**** SUPPLIED RECORDS

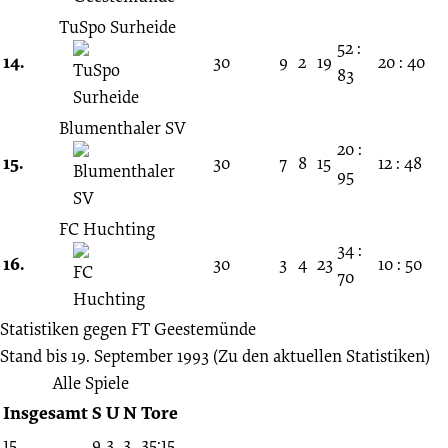
TuSpo Surheide
52 :
14.
30
9
2
19
20 : 40
83
Blumenthaler SV
20 :
15.
30
7
8
15
12 : 48
95
FC Huchting
34 :
16.
30
3
4
23
10 : 50
70
Statistiken gegen
FT Geestemünde
Stand bis 19. September 1993
(Zu den aktuellen Statistiken)
Alle Spiele
Insgesamt
S
U
N
Tore
15
9
3
3
35:15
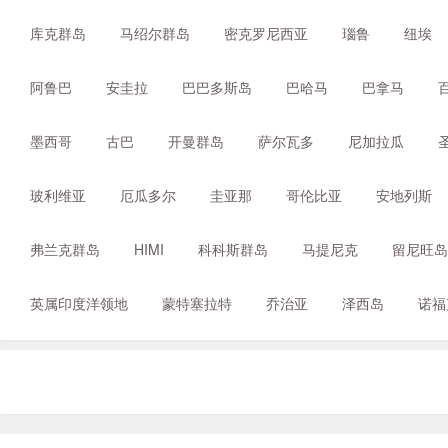
库克群岛
马绍尔群岛
密克罗尼西亚
瑙鲁
纽埃
阿鲁巴
安圭拉
巴巴多斯岛
巴哈马
巴拿马
墨西哥
古巴
开曼群岛
萨尔瓦多
尼加拉瓜
玻利维亚
厄瓜多尔
圭亚那
哥伦比亚
安地列斯
弗兰克群岛
HIMI
科科斯群岛
马提尼克
留尼旺岛
英属印度洋领地
蒙特塞拉特
乔治亚
泽西岛
诺福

********

| WHAT TO WORK ON |
Copy the data exactly. Any picture it contains is to be omitted.

| SOLVED PROBLEM |
TuSpo Surheide
52 :
14.
30
9
2
19
20 : 40
83
Blumenthaler SV
20 :
15.
30
7
8
15
12 : 48
95
FC Huchting
34 :
16.
30
3
4
23
10 : 50
70
Statistiken gegen
FT Geestemünde
Stand bis 19. September 1993
(Zu den aktuellen Statistiken)
Alle Spiele
Insgesamt
S
U
N
Tore
15
9
3
3
35:15
库克群岛
马绍尔群岛
密克罗尼西亚
瑙鲁
纽埃
阿鲁巴
安圭拉
巴巴多斯岛
巴哈马
巴拿马
墨西哥
古巴
开曼群岛
萨尔瓦多
尼加拉瓜
玻利维亚
厄瓜多尔
圭亚那
哥伦比亚
安地列斯
弗兰克群岛
HIMI
科科斯群岛
马提尼克
留尼旺岛
英属印度洋领地
蒙特塞拉特
乔治亚
泽西岛
诺福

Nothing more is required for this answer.